Today, 6 April, marks one year since the UK government introduced its apprenticeship levy. It was billed as the single most transformative event in skills-based education for a generation, with an aim to create 3 million apprentices by 2020, but the truth is that its introduction has been far from plain sailing. Last year, the Department for Education’s own figures showed that the number of employers taking on an apprenticeship had fallen by 59 per cent since the introduction of the levy. If it is really true that there is a skills shortage, that apprenticeships are truly a great way to solve this, and that companies now have a fantastic opportunity to upskill their workforce, then surely employers should be champing at the bit to take on apprentices.
Yet one of the UK’s leading businesspeople, Sir John Timpson, called the levy “nothing but a tax”. Many companies say that they still do not understand the scheme, and quite a few have said privately that they will simply pay the levy and lose the money rather than go to the effort of setting up a scheme. Ouch!
Reflecting on the levy’s first birthday, I think that there are a few barriers to taking on apprentices from an employer’s viewpoint that we need to consider. First, they have to create more jobs. Apprentices are employees by definition, but creating more headcount is difficult in economically uncertain times. Losing 1 per cent of payroll is much cheaper than paying 100 per cent of new salaries. Second, employers have to provide apprentices with 20 per cent off-the-job training. This is a big productivity hit because it means losing a whole day a week on average from a full-time apprentice. Then there is the issue of the limited number of approved apprenticeship standards and how long they take to develop, coupled with the bureaucratic cost of managing apprenticeships and dealing with regulation and funding requirements. Apprenticeships can be fantastic for employers and apprentices – I’m a big fan and would like to see many, many more on offer – but they are resource-heavy.
How could this situation be improved? Let’s get back to basics. What is an apprenticeship? It’s a job, with relevant education and training paid for by employers, and with employers releasing the apprentice to study. So here’s a thought – why not keep it to exactly that? Why not allow employers (and their apprentices) to choose any course they see as relevant, provided employers pay and allow study release? That is an apprenticeship. Why restrict the choice to a narrow range of apprenticeship standards?

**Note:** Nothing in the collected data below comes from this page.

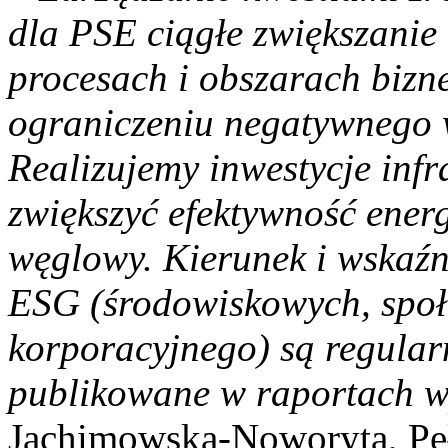
dla PSE ciągłe zwiększanie
procesach i obszarach bizn
ograniczeniu negatywnego 
Realizujemy inwestycje infr
zwiększyć efektywność ener
węglowy. Kierunek i wskaźn
ESG (środowiskowych, społ
korporacyjnego) są regular
publikowane w raportach
Jachimowska-Noworyta, Pe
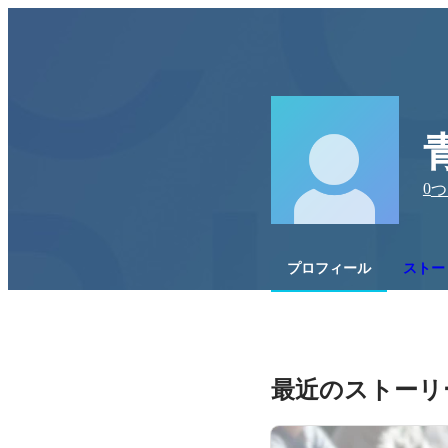
0
つ
プロフィール
ストーリ
最近のストーリ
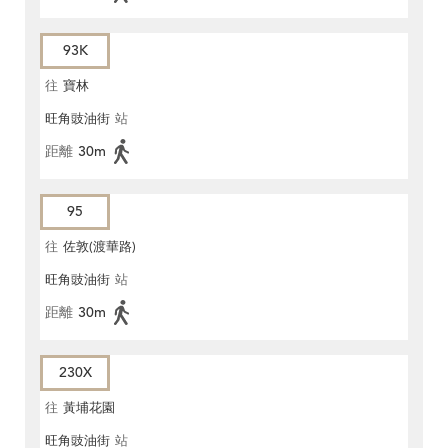
93K
往
寶林
旺角豉油街
站
距離
30m
95
往
佐敦(渡華路)
旺角豉油街
站
距離
30m
230X
往
黃埔花園
旺角豉油街
站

A related problem is the bureaucratic cost of managing apprenticeships. Apprentices generally have to build portfolios of experiences, ticking off numerous requirements in the apprenticeship standard. The reasoning seems to be that if the work experience itself is not heavily structured, the apprentices will not learn. But studies on the impact of internships and work placements show that students develop professionally and academically from the genuine experience of work – it does not need to be structured as a learning experience: it simply needs to be authentic work. If the bureaucracy gets in the way of providing more opportunities for proper jobs (and it does), then it should be cut.
Next we should reconsider the 20 per cent off-the-job training rule. The idea is to ensure time for training and education, and I would agree that that is essential. But is 20 per cent needed for all apprenticeships? What if you’re doing the same qualification over four years instead of three or two? It does not make sense for the 20 per cent rule to apply for each year. The amount of release time should be related to the number of credits being studied in that year, and possibly to the level being studied. For more experienced learners doing a master’s degree apprenticeship, 10 per cent off-the-job training might be sufficient.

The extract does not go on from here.